About the Author

Jan Rosenbaum

Jan Rosenbaum

I have lung cancer. Upper right lobe, as big as a baseball. I am not "fighting it valiantly", the usual phrase in obituaries. I take my meds, do what the doctors tell me to do, and observe the process with great curiosity. I am lazy about getting rid of the stuff that gathers, I never became famous or tall. I take great pleasure in having come of age in Detroit during the Vietnam war protests, the sexual revolution, the era of nice drugs, wet darkrooms, and especially the music from Buddy and Jerry Lee through our own Marvin, Smokey, and Aretha; Joplin, Dylan, Garcia, and Hendrix.

At this point a resume no longer seems appropriate. Obituary, for release when needed

 

Jan Steven Rosenbaum, born in Detroit, Michigan; living and dying in Rockport, Maine.

In a varied career that swirled around photography, Jan was in turns a photojournalist; an artist; a physicist in the areas of digital color and reproduction, optics, and the design of digital-to-analog cameras for medical and graphics use. 

He taught at Wayne State University, the University of Michigan, Polytechnic University of New York and Maine Media Workshops + College over many years. He loved to learn, spent far too many years at Wayne State University, Cranbrook Academy of Art, Rochester Institute of Technology, and Polytechnic University of New York (now part of NYU), received a BFA and (nearly) three masters degrees and was an autodidact with a variety of interests. He agreed with the 15th C. Dutch philosopher Desiderius Erasmus, who almost said “When I have money, I buy books; if there is anything left, I buy food and clothes.” His favorite season was fall, when it was time to buy school supplies and return to campus as either student or teacher. He had too many pairs of shoes.

He spent more than 50 years trying to make thought-provoking photographs with structural and intellectual beauty and was successful often enough to keep on working. He fought against the long-standing paradigms of beautiful subject matter and witless self-expression as suitable grounds for art, but without much success. It was an obsession he enjoyed. He was represented by Caldbeck Gallery in Rockland, Maine, and his work found its way into a few personal and museum collections. He hated making photographs just to please others, and consequently never made a living at it.
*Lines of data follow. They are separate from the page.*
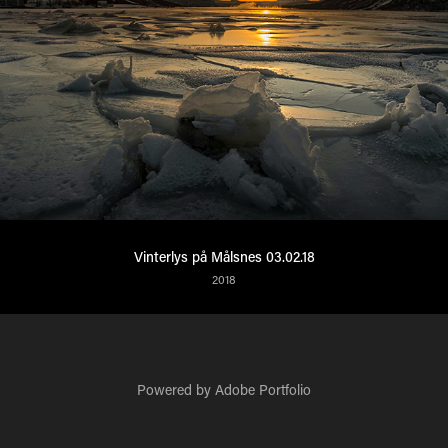
Vinterlys på Målsnes 03.02.18
2018
Powered by
Adobe Portfolio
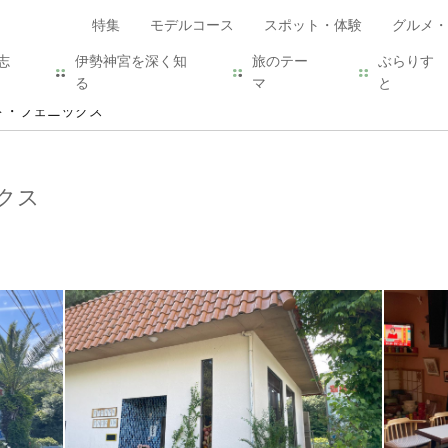
特集
モデルコース
スポット・体験
グルメ・
志
伊勢神宮を深く知
旅のテー
ぶらりす
る
マ
と
ド・フェニックス
クス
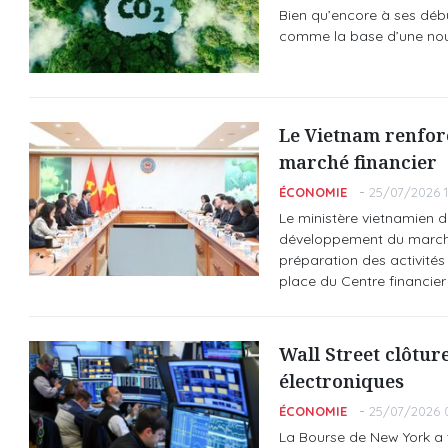
Bien qu’encore à ses déb
comme la base d’une nouv
Le Vietnam renfor
marché financier
ÉCONOMIE
25/07/2026 1
Le ministère vietnamien 
développement du marché f
préparation des activités
place du Centre financier
Wall Street clôture
électroniques
ÉCONOMIE
25/07/2026 
La Bourse de New York a te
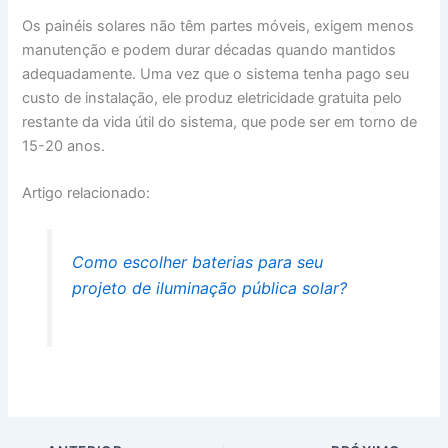
Os painéis solares não têm partes móveis, exigem menos
manutenção e podem durar décadas quando mantidos
adequadamente. Uma vez que o sistema tenha pago seu
custo de instalação, ele produz eletricidade gratuita pelo
restante da vida útil do sistema, que pode ser em torno de
15-20 anos.
Artigo relacionado:
Como escolher baterias para seu
projeto de iluminação pública solar?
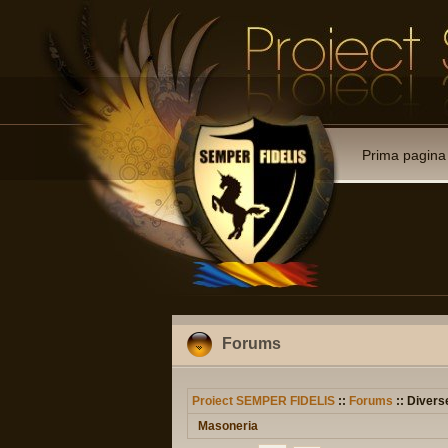
Prima pagina
Forums
Proiect SEMPER FIDELIS
::
Forums
:: Divers
Masoneria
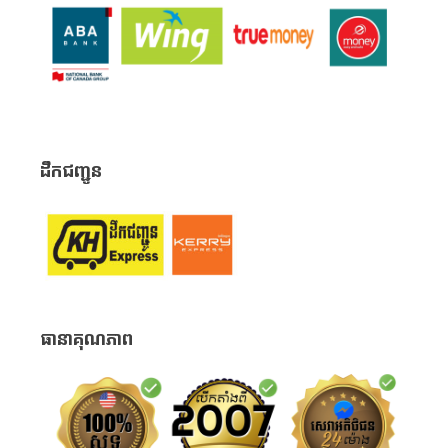
ដឹកជញ្ជូន
ធានាគុណភាព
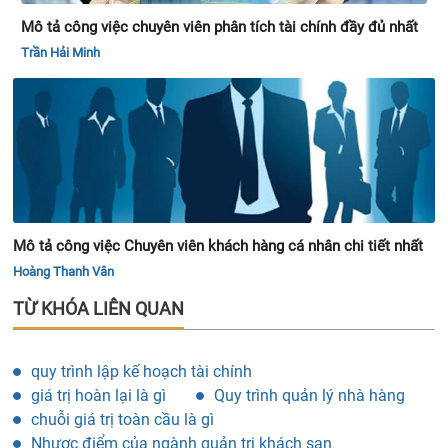
Mô tả công việc chuyên viên phân tích tài chính đầy đủ nhất
Trần Hải Minh
Mô tả công việc Chuyên viên khách hàng cá nhân chi tiết nhất
Hoàng Thanh Vân
TỪ KHÓA LIÊN QUAN
quy trình lập kế hoạch tài chính
giá trị hoàn lại là gì
Quy trình quản lý nhà hàng
chuỗi giá trị toàn cầu là gì
Nhược điểm của ngành quản trị khách sạn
He is survived by Dora, with whom he spent more than half his life, and by relatives with whom he had little in common. Born and raised in Detroit, he rarely went back after leaving in 1983. It was too sad to watch it wither away. Jan will be buried simply, shallow enough for insects to easily recycle him back into the universe, deep enough to keep the dogs from digging him up.

At the request of both Jan and Dora, there will be no public service, no gathering to share lame anecdotes. There is only this endeavor, and the wish that you buy yourself flowers and enjoy them, read a book you haven’t had time for, and pay attention, even if it’s just for a day.

 

Author photo by Dora, Paris, 2006, Epson RD-1

 
 

 

Comments can be sent to me at thelastproject.2016@gmail.com  If I'm still alive, I'll answer

N.B., April 26, 2018: It has come to my attention that several old friends are assuming I am dead, since my obituary has been written and published above. This is not so. I am not dead at the moment, and I promise to let you know when it is imminent.     If it isn't here, it isn't true.